The Pinoy counterpart to the Make Poverty History “Click” video is now on the sidebar at bisdak bloggers. Saw it for the first time last night, had to pause the last frame just so I could read the URL—it’s a long URL and it went by much too fast. The actual link to the 57-second video is http://now.abs-cbn.com/ondemand/specials/20050706-poverty.asx
Bodjie Pascua (Kuya Bodjie of Batibot fame) solemnly narrates (each * represents a click):
* * * *
Sa buong mundo *
may batang namamamatay kada tatlong segundo * * *
Dito sa Pilipinas *
ang bilang ng mga kababayan nating nagugutom
ay patuloy na dumarami.
Lahat ng ito ay maaaring iwasan.
Kahirapan … wakasan.
The URL it asks us to go to is Global Call to Action Against Poverty (GCAP), which is a coalition of 13 Filipino organizations with same goal as Live8, “to take action across the world in order to force world leaders to tackle the causes of poverty, and meet even exceed their respective promises on the Millennium Development Goals (MDGs). It also focuses on the underlying factors that create and reinforce poverty, such as unfair trade, a huge debt burden and lack of quality aid.”
While the goals of GCAP are timely, there is something about the ABS-CBN produced video that bothers me. While it is an obvious unabashed rip-off of the “Click” Video, it falls flat in my senses because of two things:
- (1) The “click” loses its impact and actually disappears mid-way through the video.
- (2) As usual, abs-cbn focuses on the personalities rather than the issue.
Let’s review Liam Neeson’s narration, this time with the appropriate clicks (*) inserted:
* * * * * A child dies completely unnecessarily * as a result of extreme proverty * every 3 seconds * * * *
There we go *
Thats another one *
Somebody’s daughter *
Somebody’s son *
The thing is * all these deaths are avoidable * * * * * * * * * *
I came away from watching that video with the acute awareness that a child’s life is snuffed out with every step I take as I walk to work, around the house, even as I dance my little girl to sleep. The effect of the “Click” video is so dramatic, to say the least, that after watching it, that click is etched in your mind forever.

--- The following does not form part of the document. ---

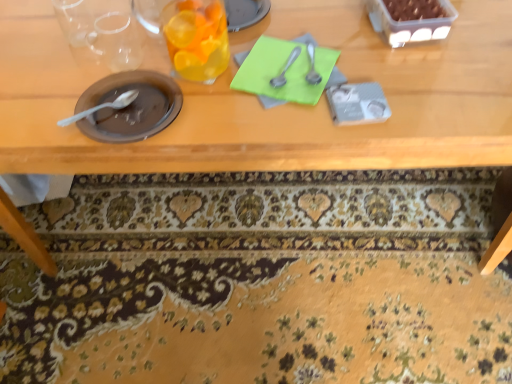 I want to click on free space to the left of matte brown plate at left, the fourth tableware viewed from the right, so click(46, 101).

Not so the ABS-CBN video. The clicks stop after the third line, when Bodjie calls attention to poverty in the Philippines in particular. At this point this is no longer a “Click” video. It finally admits to being what it really is, which is a showcase of personalities. Why else would it need to have the participants’ names along with the faces? The actors and performers are, to the average tv-viewing Pinoy, well-known faces, and if one watched the news often enough they would recognize the faces of Penny Disimban, Dodong and Princess Nemenzo, Bobby Tañada, Boy Morales. Difficult to identify perhaps would be Edwin Nakpil of Kasama-Pilipinas, but if one were an NGO worker or a dyed-in-the-wool activist, one would, as he would know Liling Briones, Teresita Ang See and Isagani Serrano.
Were the people’s names as subtitles put there as a visual aid for the current events-challenged viewer? Or is it roll-call of socio-economically concerned ABS-CBN contract artists who have bonded with the leader-members of GCAP?
The title of the video itself is what raises my hackles: ABS-CBN vs Poverty. In Cebuano this is what we call “iya-iya, amo-amo” (or as Bol-anons would say “ija-ija, aho aho”). This mentality has always meant a particular “we” rather than the general, all-encompassing “we”.
Show me a video that includes artists from various TV stations and leaders from different political affiliations gather in one spot united towards one common goal and more people might take note. Maybe even myself.